Reproduce all of the data exactly. Images are not to appear in the reply.

BEGIN EXERCISE MATERIAL

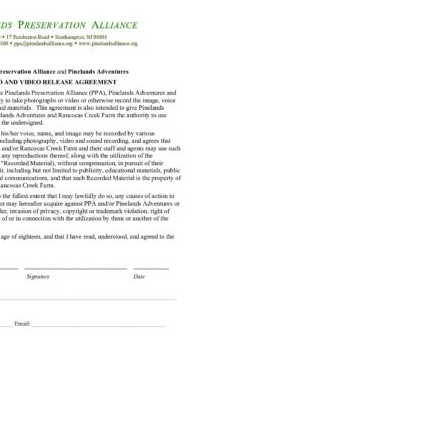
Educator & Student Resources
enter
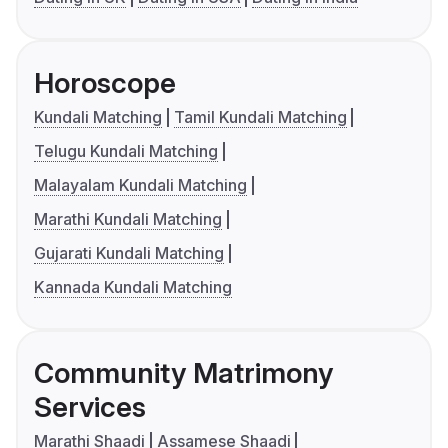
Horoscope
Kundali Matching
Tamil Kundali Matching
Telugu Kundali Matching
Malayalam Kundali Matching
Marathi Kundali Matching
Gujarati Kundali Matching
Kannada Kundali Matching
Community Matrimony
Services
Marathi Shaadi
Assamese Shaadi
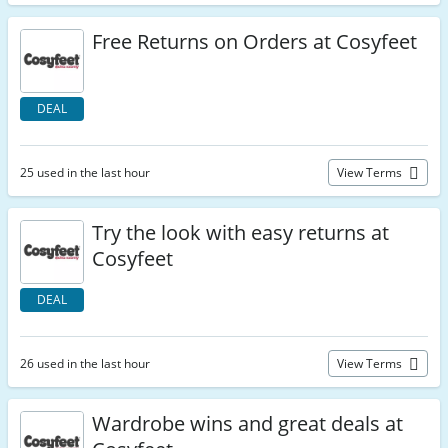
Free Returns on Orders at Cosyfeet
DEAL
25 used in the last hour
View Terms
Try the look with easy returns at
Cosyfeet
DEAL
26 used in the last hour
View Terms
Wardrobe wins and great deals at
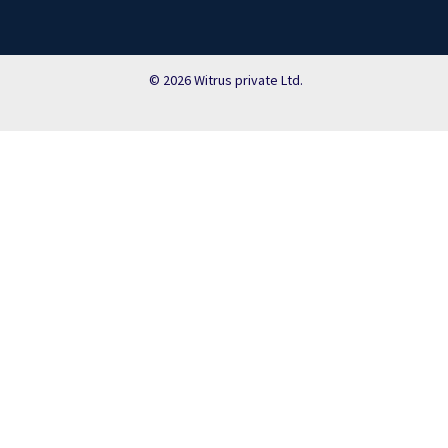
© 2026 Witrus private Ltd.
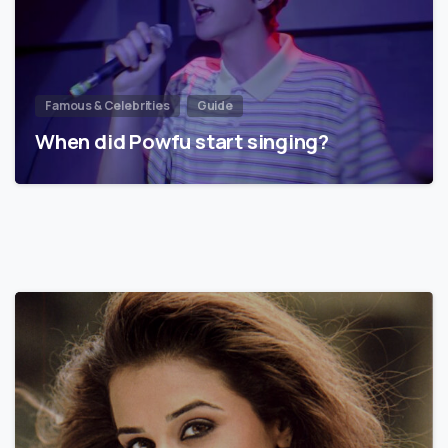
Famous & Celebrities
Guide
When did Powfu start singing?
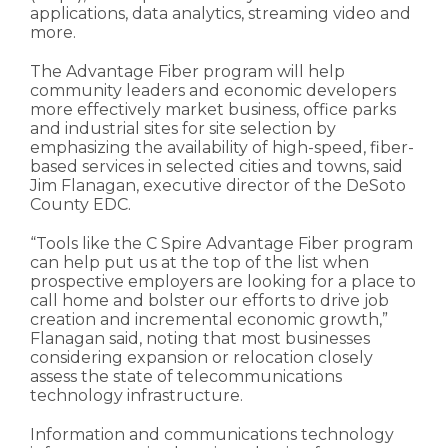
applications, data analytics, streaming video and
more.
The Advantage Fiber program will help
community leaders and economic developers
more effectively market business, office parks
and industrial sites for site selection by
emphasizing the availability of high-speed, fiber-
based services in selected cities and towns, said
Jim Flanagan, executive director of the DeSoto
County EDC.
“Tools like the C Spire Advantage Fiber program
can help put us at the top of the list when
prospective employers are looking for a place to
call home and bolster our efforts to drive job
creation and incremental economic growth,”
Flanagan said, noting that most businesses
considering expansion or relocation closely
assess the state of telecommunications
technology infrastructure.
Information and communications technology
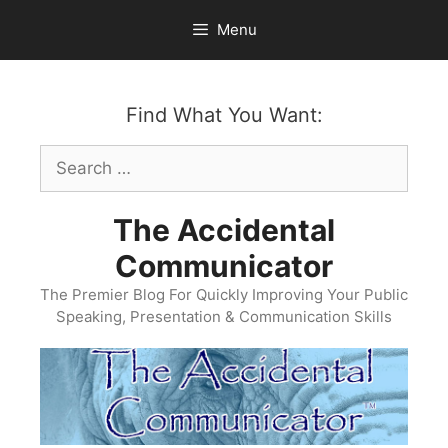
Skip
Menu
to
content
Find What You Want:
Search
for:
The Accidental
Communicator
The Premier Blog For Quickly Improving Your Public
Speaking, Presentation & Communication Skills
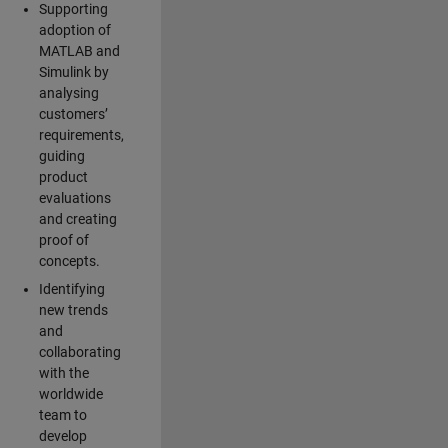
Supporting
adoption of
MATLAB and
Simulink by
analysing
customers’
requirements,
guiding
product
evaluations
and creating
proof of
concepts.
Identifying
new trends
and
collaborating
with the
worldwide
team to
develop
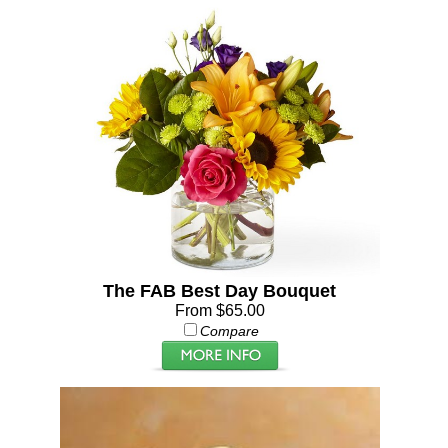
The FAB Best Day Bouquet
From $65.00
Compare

END EXERCISE MATERIAL

#### [EXERCISE RESPONSE]
Educator & Student Resources
enter
Horoscope
Kundali Matching
Tamil Kundali Matching
Telugu Kundali Matching
Malayalam Kundali Matching
Marathi Kundali Matching
Gujarati Kundali Matching
Kannada Kundali Matching
Community Matrimony
Services
Marathi Shaadi
Assamese Shaadi
Free Returns on Orders at Cosyfeet
DEAL
25 used in the last hour
View Terms
Try the look with easy returns at
Cosyfeet
DEAL
26 used in the last hour
View Terms
Wardrobe wins and great deals at
© 2026 Witrus private Ltd.
Famous & Celebrities
Guide
When did Powfu start singing?
applications, data analytics, streaming video and
more.
The Advantage Fiber program will help
community leaders and economic developers
more effectively market business, office parks
and industrial sites for site selection by
emphasizing the availability of high-speed, fiber-
based services in selected cities and towns, said
Jim Flanagan, executive director of the DeSoto
County EDC.
“Tools like the C Spire Advantage Fiber program
can help put us at the top of the list when
prospective employers are looking for a place to
call home and bolster our efforts to drive job
creation and incremental economic growth,”
Flanagan said, noting that most businesses
considering expansion or relocation closely
assess the state of telecommunications
technology infrastructure.
Information and communications technology
Skip
Menu
to
content
Find What You Want:
Search
for:
The Accidental
Communicator
The Premier Blog For Quickly Improving Your Public
Speaking, Presentation & Communication Skills
Supporting
adoption of
MATLAB and
Simulink by
analysing
customers’
requirements,
guiding
product
evaluations
and creating
proof of
concepts.
Identifying
new trends
and
collaborating
with the
worldwide
team to
develop
The FAB Best Day Bouquet
From $65.00
Compare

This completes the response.